Del otro lado de la moneda, dentro de las razones para mantener las tasas de interés sin cambios destacan las siguientes: I) a pesar de que el panorama inflacionario ha mejorado, la inflación aún se mantiene por arriba de las metas de Banxico; II) la estabilidad del tipo de cambio sigue siendo altamente vulnerable a factores como presiones arancelarias por parte de EU y la ratificación pendiente del T-MEC; III) la estabilidad financiera y del tipo de cambio también enfrentan riesgos relacionados con la situación financiera y calificación crediticia de Pemex, y IV) un incremento en los niveles de aversión al riesgo internacional como consecuencia de las tensiones comerciales, posibles conflictos geopolíticos, un Brexit desordenado y una mayor desaceleración de la economía global.

De todos estos factores a favor y en contra de un posible recorte en los próximos meses, hay dos que probablemente jueguen un papel preponderante en las decisiones de Banxico. La primera es lo que haga la Fed en sus próximas reuniones (se espera un recorte de al menos 0.25% en la reunión de julio).

La segunda es el factor de estabilidad financiera doméstica donde las finanzas y el plan de negocios de Pemex juegan un papel fundamental.
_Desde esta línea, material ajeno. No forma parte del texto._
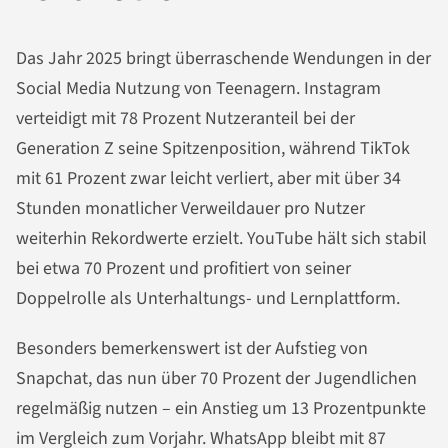
Das Jahr 2025 bringt überraschende Wendungen in der
Social Media Nutzung von Teenagern. Instagram
verteidigt mit 78 Prozent Nutzeranteil bei der
Generation Z seine Spitzenposition, während TikTok
mit 61 Prozent zwar leicht verliert, aber mit über 34
Stunden monatlicher Verweildauer pro Nutzer
weiterhin Rekordwerte erzielt. YouTube hält sich stabil
bei etwa 70 Prozent und profitiert von seiner
Doppelrolle als Unterhaltungs- und Lernplattform.
Besonders bemerkenswert ist der Aufstieg von
Snapchat, das nun über 70 Prozent der Jugendlichen
regelmäßig nutzen – ein Anstieg um 13 Prozentpunkte
im Vergleich zum Vorjahr. WhatsApp bleibt mit 87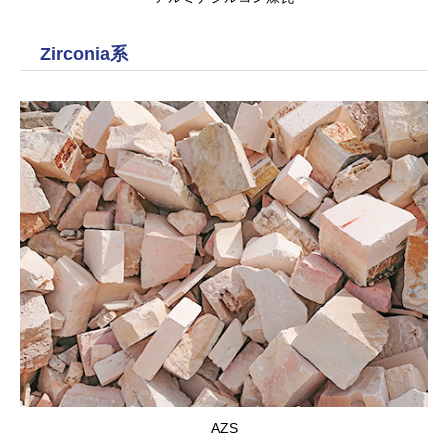
Zirconia系
AZS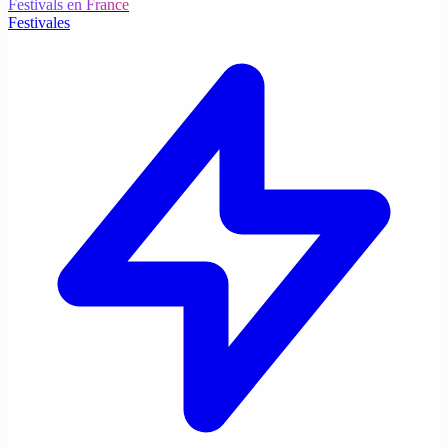
Festivals en France
Festivales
En nuestra opinión, Banxico analizará cautelosamente todos los factores y no se precipitará a seguir de manera inmediata a la Fed, aun si ésta realiza un recorte en la tasa de fondeo en su reunión de finales de este mes.

A menos de que veamos un cambio sustancial en la narrativa de Pemex, es muy posible que Banxico mantenga la pausa monetaria durante algunos meses más, incluso cuando la inflación mantenga una tendencia favorable.
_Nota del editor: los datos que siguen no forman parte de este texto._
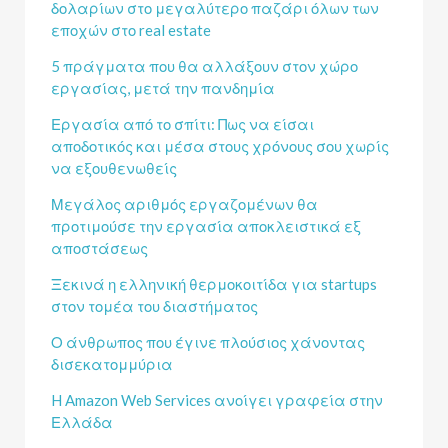
δολαρίων στο μεγαλύτερο παζάρι όλων των
εποχών στο real estate
5 πράγματα που θα αλλάξουν στον χώρο
εργασίας, μετά την πανδημία
Εργασία από το σπίτι: Πως να είσαι
αποδοτικός και μέσα στους χρόνους σου χωρίς
να εξουθενωθείς
Μεγάλος αριθμός εργαζομένων θα
προτιμούσε την εργασία αποκλειστικά εξ
αποστάσεως
Ξεκινά η ελληνική θερμοκοιτίδα για startups
στον τομέα του διαστήματος
Ο άνθρωπος που έγινε πλούσιος χάνοντας
δισεκατομμύρια
H Amazon Web Services ανοίγει γραφεία στην
Ελλάδα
La encuesta de expectativas económicas de junio, publicada por Banxico ayer, anticipa un recorte de 0.25% en la tasa de fondeo en la segunda mitad del año, pero no hay un consenso claro sobre si esto ocurrirá en el tercero o cuarto trimestre.

En nuestra opinión, Banxico esperará hasta el cuarto trimestre para realizar un recorte en las tasas y, para que esto ocurra, será necesario observar un recorte de por lo menos 0.25% por parte de la Fed y una mejoría en el balance de riesgo externo y doméstico.